Expectation values linear harmonic oscillator

[frerk]

hello :-)
here is my problem...:

1. Homework Statement

For a linear harmonic oscillator, \hat{H} = \frac{\hat{p}^2}{2m} + \frac{1}{2} m \omega^2x^2
a) show that the expectation values for position,\bar{x}, and momentum \bar{p} oscillate around zero with angular frequency \omega. Hint: Use Ehrenfest Theorem

Homework Equations

Ehrenfest Theorem: \frac {d}{dt} \bar{A}= \frac{1}{i\hbar} \bar{[A,H]} = \frac{1}{i\hbar} \langle [A,H] \rangle

The Attempt at a Solution

[/B]
So I have to make some calculations with the result \bar{x} = \bar{p} = 0.
And I want and have to use the Ehrenfest Theorem.
With the Ehrenfest Theorem I calculated the temporal derivative of the expectation value of the position \frac {d}{dt} \bar{x} <br />
and the result is zero. But that is just the derivative of the result, which I actually want to know! So.. maybe someone give me another hint? :-)
Thank you

 

[DrClaude]

With the Ehrenfest Theorem I calculated the temporal derivative of the expectation value of the position \frac {d}{dt} \bar{x}<br />
and the result is zero.

So $\hat{x}$ commutes with $\hat{H}$?

 

[BvU]

Hi,

So I have to make some calculations with the result

$\bar x=\bar p=0$.​

No, you certainly don't.
For what states, exactly, are you doing this ?

 

[frerk]

So $\hat{x}$ commutes with $\hat{H}$?

oh. no. \frac{d}{dt} \bar{x} = \frac{1}{m} \bar{p} = \frac{\hbar}{im} \frac{\bar{d}}{dx}

So I write it explicit:

\frac{d}{dt} \int_a^b \psi^*(x,t) x \psi(x,t) dx = \frac{\hbar}{im} \int_a^b dx \psi^*(x,t) \frac{d}{dx} \psi(x,t)

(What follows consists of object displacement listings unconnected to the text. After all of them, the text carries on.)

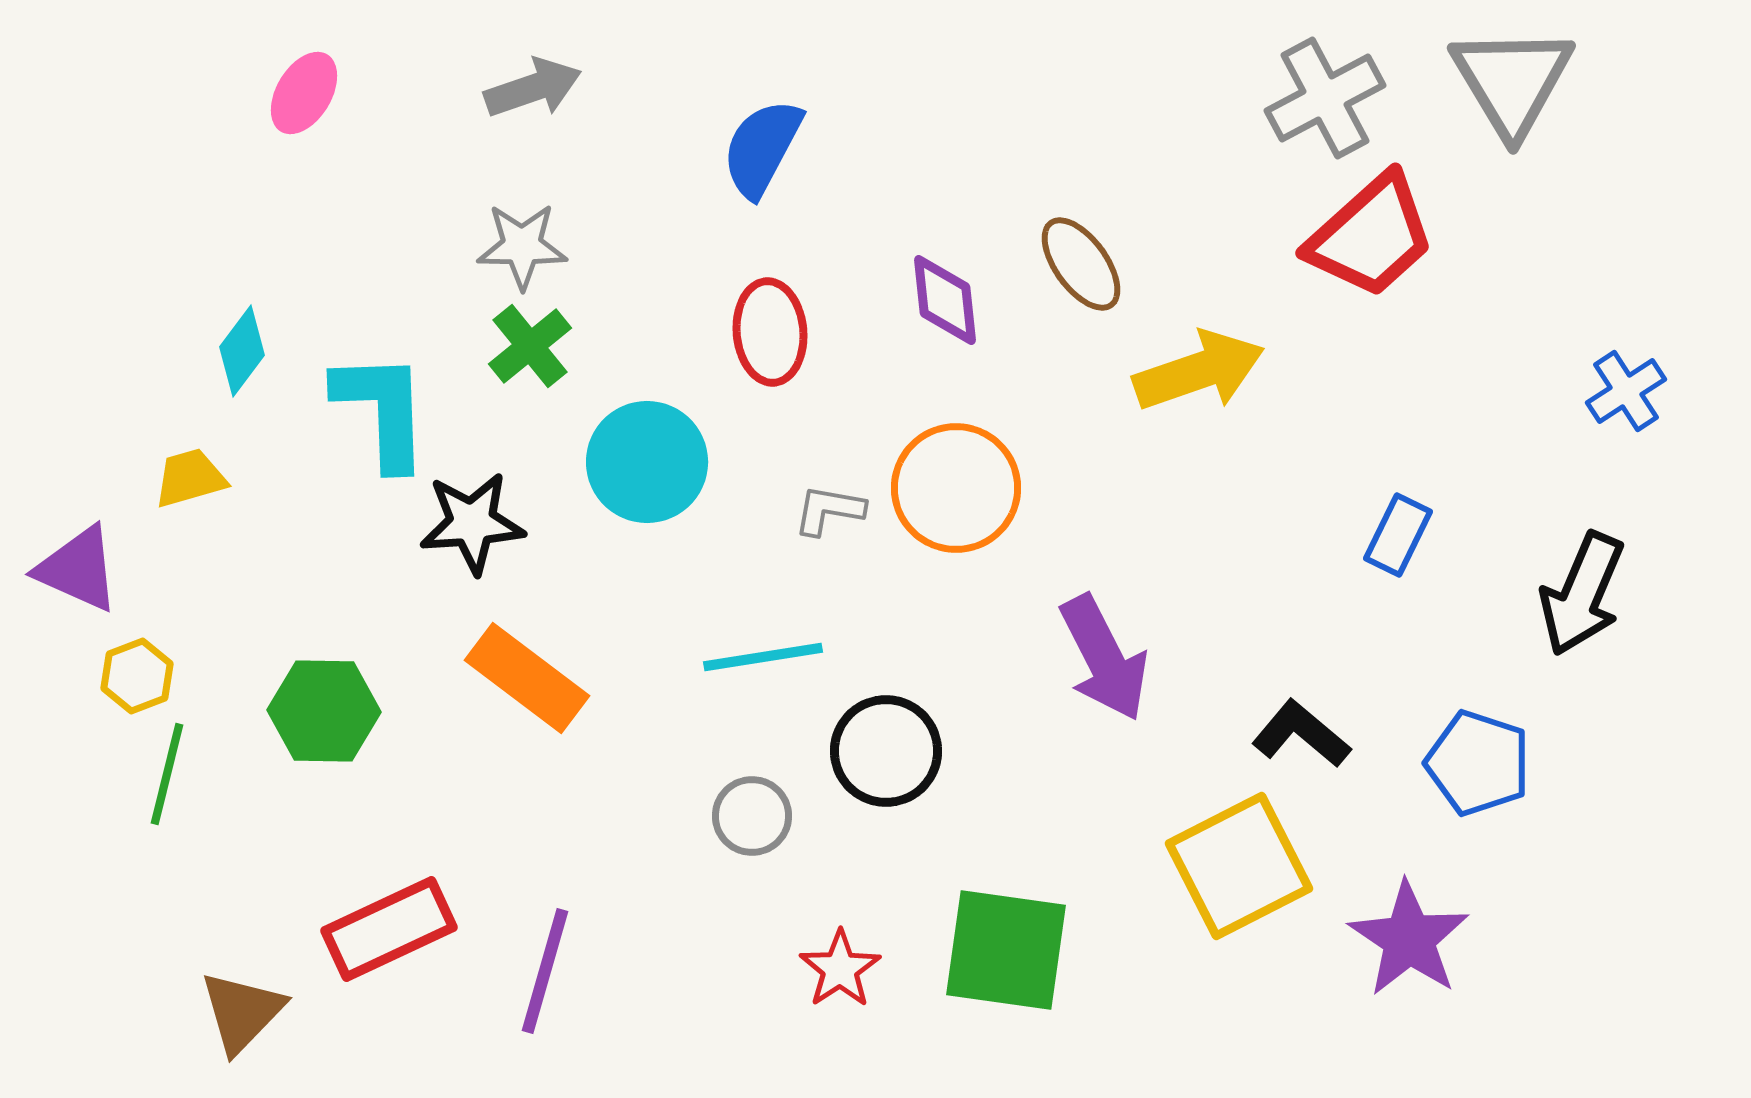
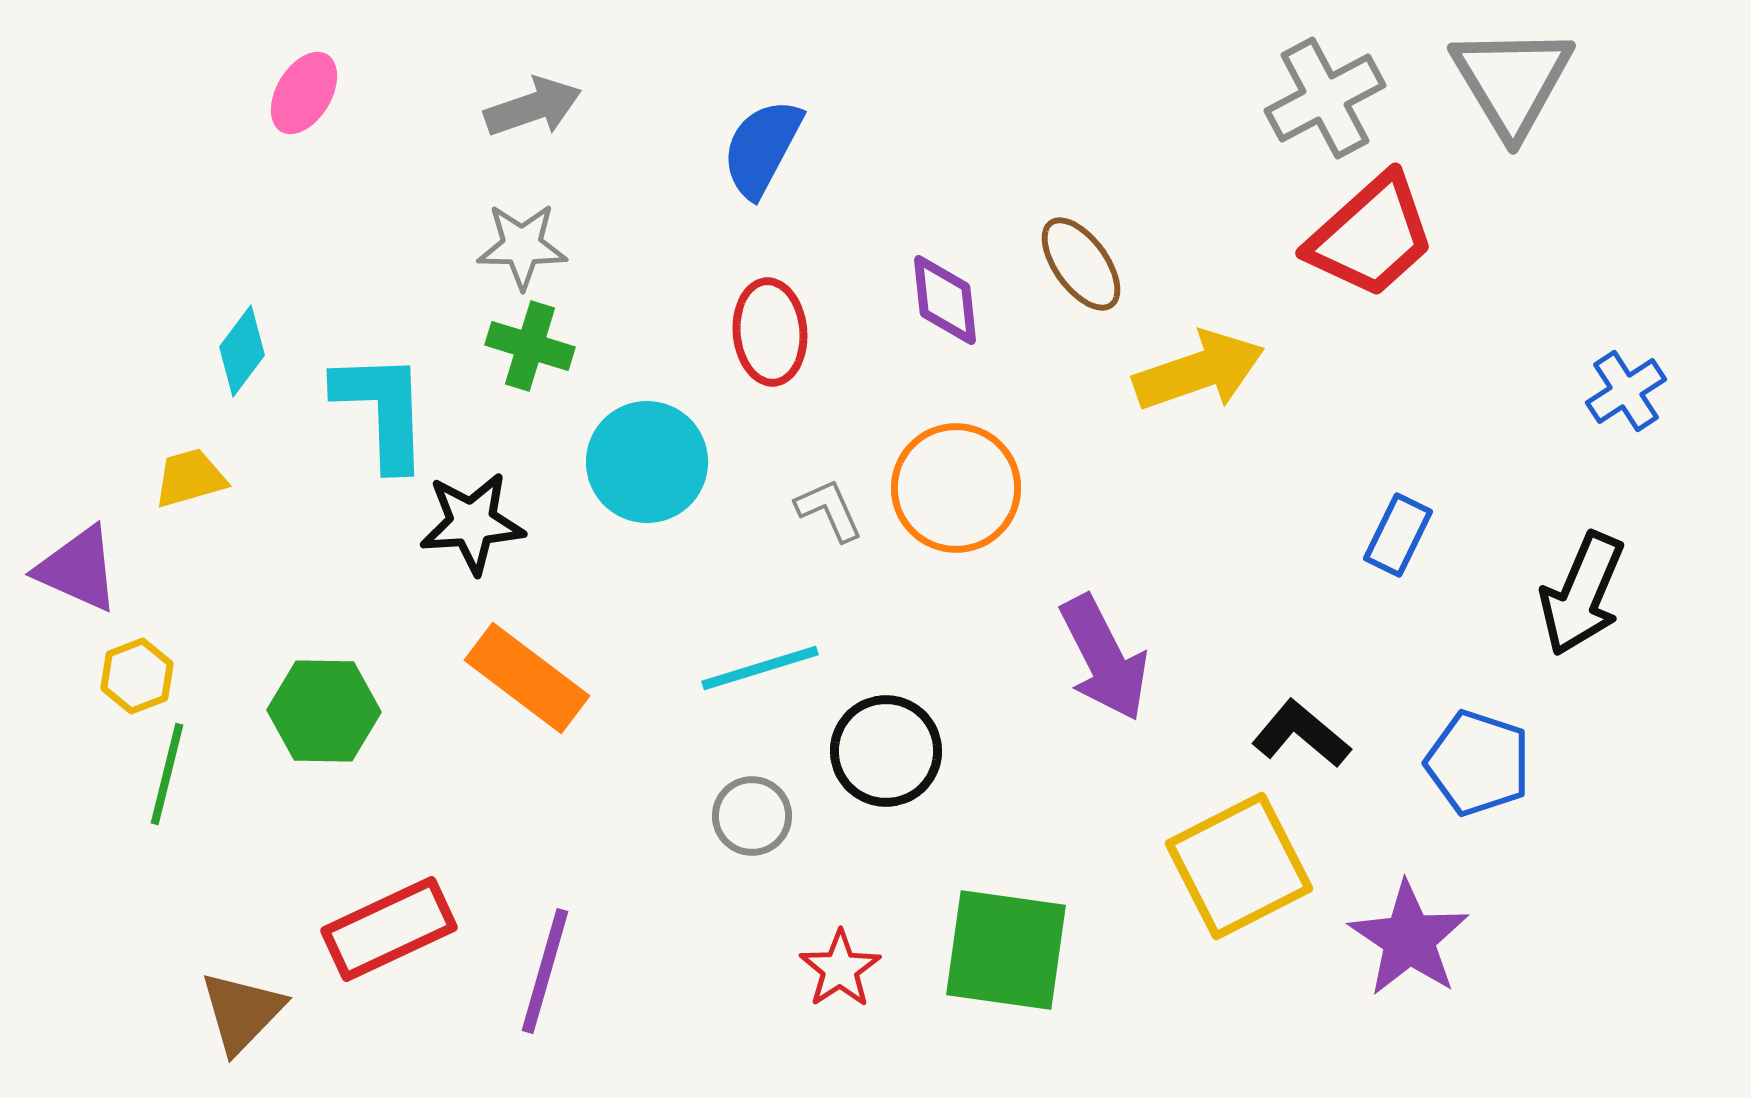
gray arrow: moved 19 px down
green cross: rotated 34 degrees counterclockwise
gray L-shape: rotated 56 degrees clockwise
cyan line: moved 3 px left, 11 px down; rotated 8 degrees counterclockwise
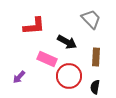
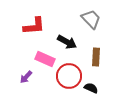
pink rectangle: moved 2 px left
purple arrow: moved 7 px right
black semicircle: moved 4 px left, 1 px down; rotated 104 degrees clockwise
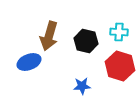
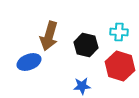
black hexagon: moved 4 px down
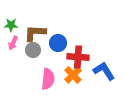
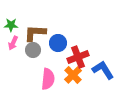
red cross: rotated 25 degrees counterclockwise
blue L-shape: moved 1 px left, 1 px up
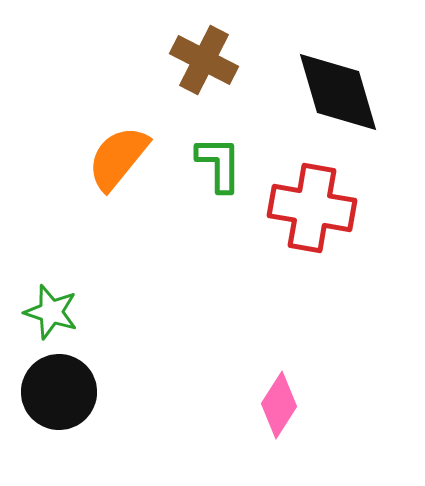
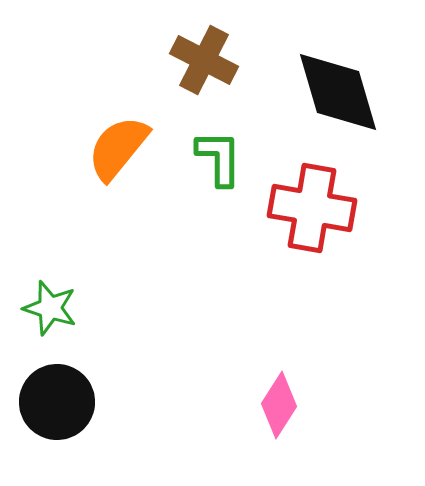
orange semicircle: moved 10 px up
green L-shape: moved 6 px up
green star: moved 1 px left, 4 px up
black circle: moved 2 px left, 10 px down
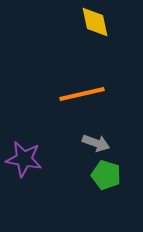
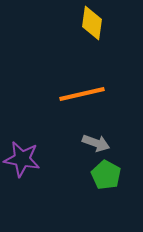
yellow diamond: moved 3 px left, 1 px down; rotated 20 degrees clockwise
purple star: moved 2 px left
green pentagon: rotated 12 degrees clockwise
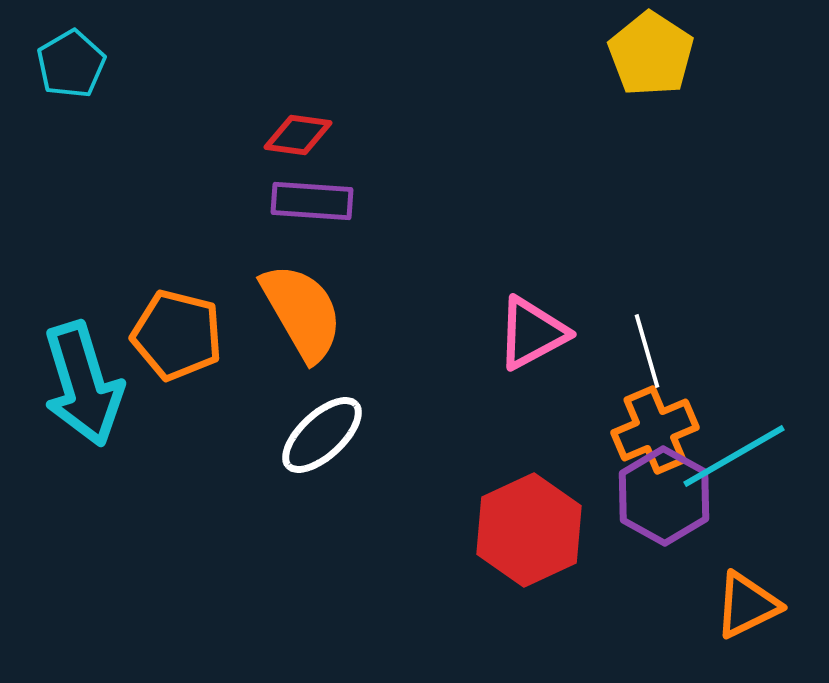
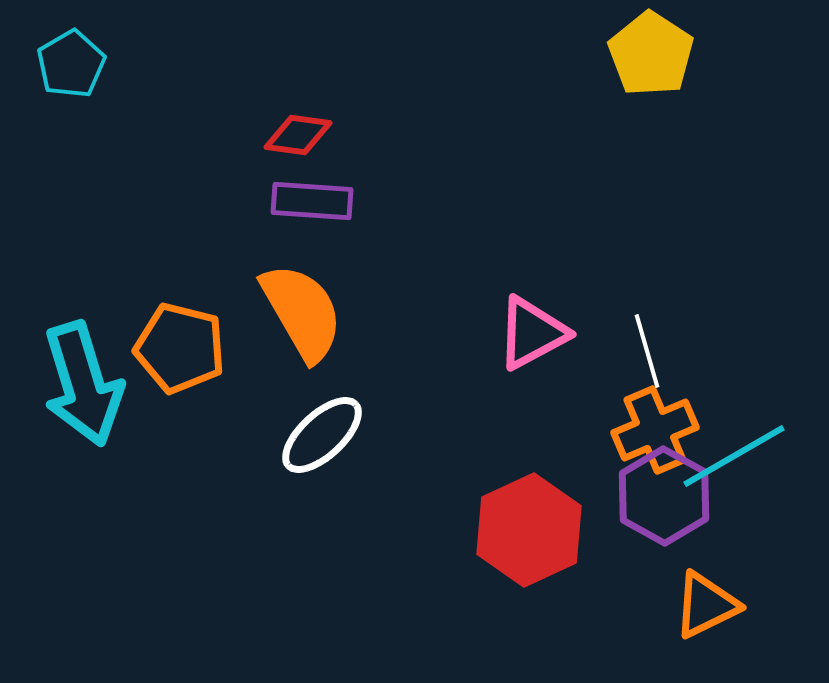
orange pentagon: moved 3 px right, 13 px down
orange triangle: moved 41 px left
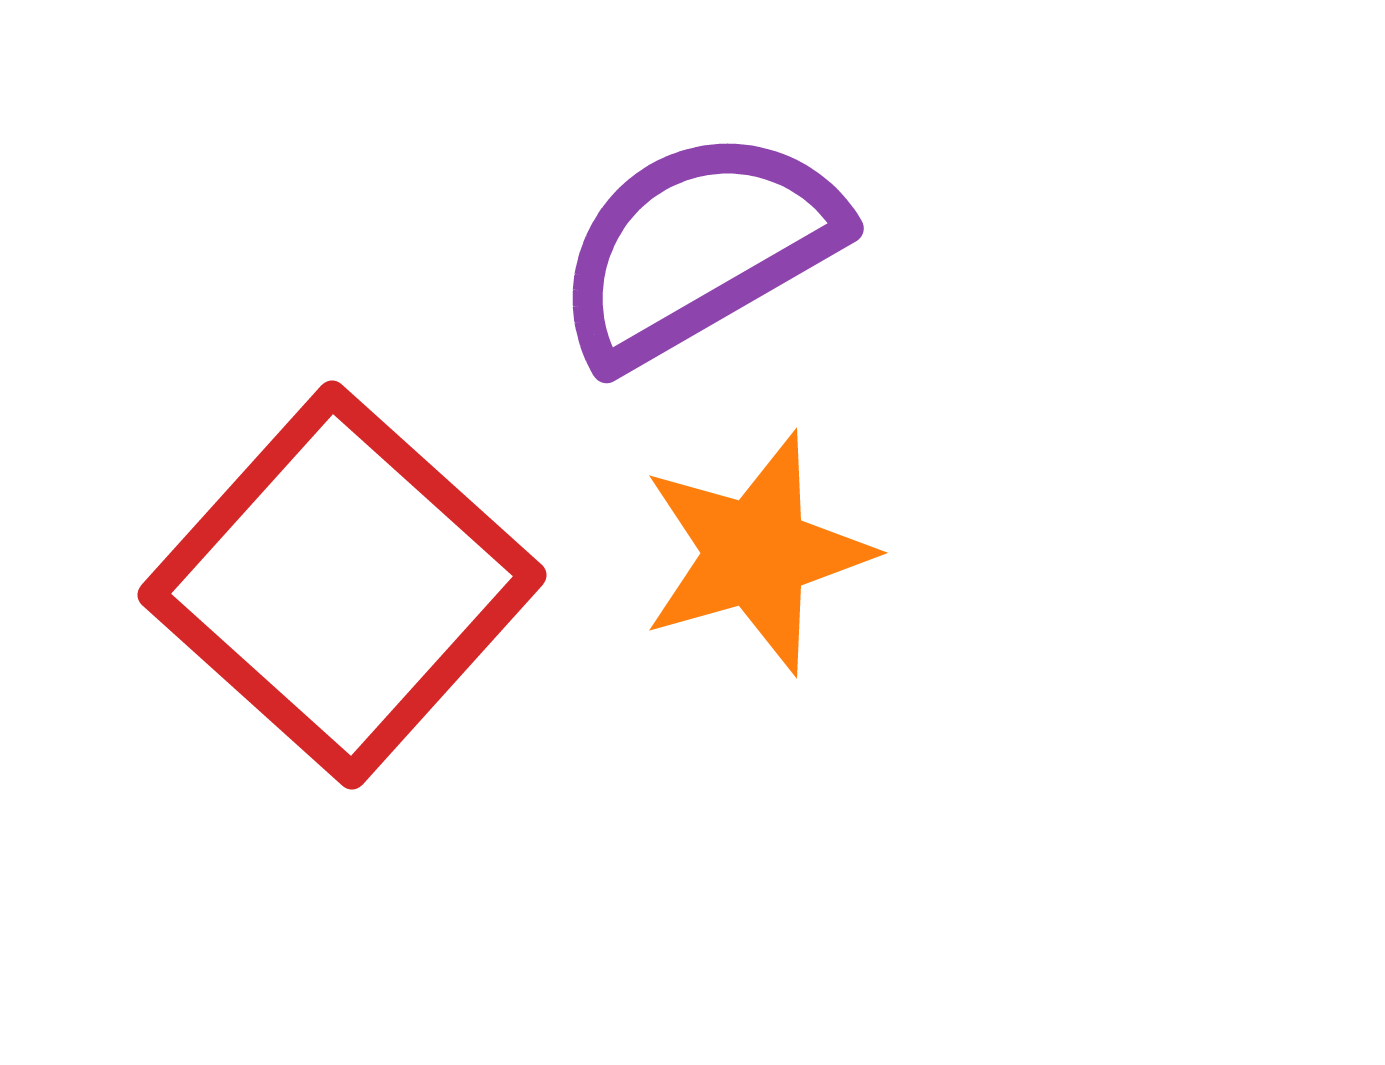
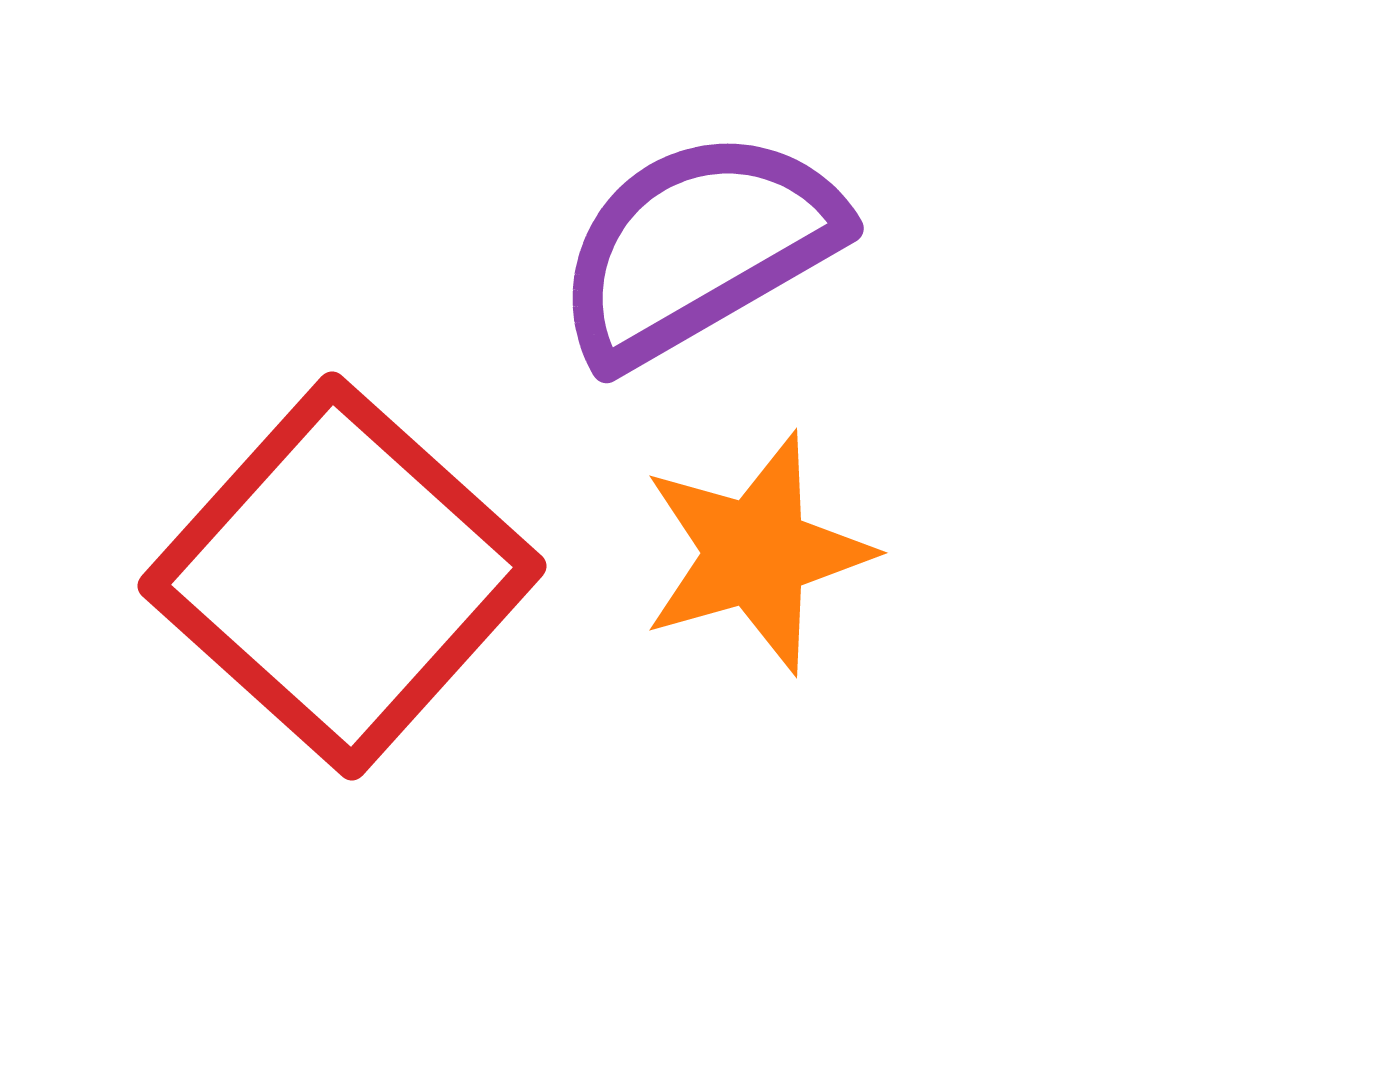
red square: moved 9 px up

And now, go on calculating this way? Is that the right way? Doesn`t feel like that...

Hi,
No, you certainly don't.
For what states, exactly, are you doing this ?

I thought the "problem statement" says that? that it oscillates around zero... so zero has to be the expectation value.
For which states? Do you want to know more about the "problem statement"? I have no more information. If you want to know what I think, then I would say... I shall do it for every state...?

 

[BvU]

Check out ${d\over dt} \bar p$ too ... recognize anything ? Writing out in full is hard work, better think twice.
Remember how an arbitrary state develops ?

I ask 'for which states' because the steady states aren't oscillating in an interesting way...

 

[frerk]

Check out ${d\over dt} \bar p$ too ... recognize anything ? Writing out in full is hard work, better think twice.
Remember how an arbitrary state develops ?

I ask 'for which states' because the steady states aren't oscillating in an interesting way...

I already checked it:
\frac{d}{dt} \bar{p} = -\langle \frac{dU}{dx} \rangle\quad\quad\quad U = \frac{1}{2}m\omega^2x^2
I recognize nothing. you mean, when I compare it with: \frac{d}{dt} \bar{x} = \frac{1}{m} \bar{p} = \frac{\hbar}{im} \frac{\bar{d}}{dx} ?

I don`t know what you want to say me with your questions...
so they are depending on time.. that means "not steady"

 

[BvU]

So you have $$
\frac{d}{dt} \bar{x} ={1\over m} \bar{p} \quad {\text {and }} \quad \frac{d}{dt} \bar{p} = - m\omega^2 \bar{x} $$ the equations for a classical harmonic oscillator.

Steady states have $\bar x = 0 \$ (check this !), but a state with $\bar x \ne 0$ will exhibit the desired time dependence.
The exercise doesn't ask for specific states, but: can you think of such a state ?

 

[frerk]

Sorry for not answering,
I had to make a break with that...

Steady states have $\bar x = 0 \$ (check this !)

ok. here is my steady state: \psi(x,r) = \phi(x)e^{-iEt/\hbar}

\bar{x} = \int_{-\infty}^{+\infty} dx \phi^*(x)e^{iEt/\hbar} x \phi(x)e^{-iEt/\hbar} = = \int_{-\infty}^{+\infty} |\phi(x)|^2 x
And this has to be zero. Because an integral is just the area between the grap of a function and the x-axis. and the "x" brings a "point reflection.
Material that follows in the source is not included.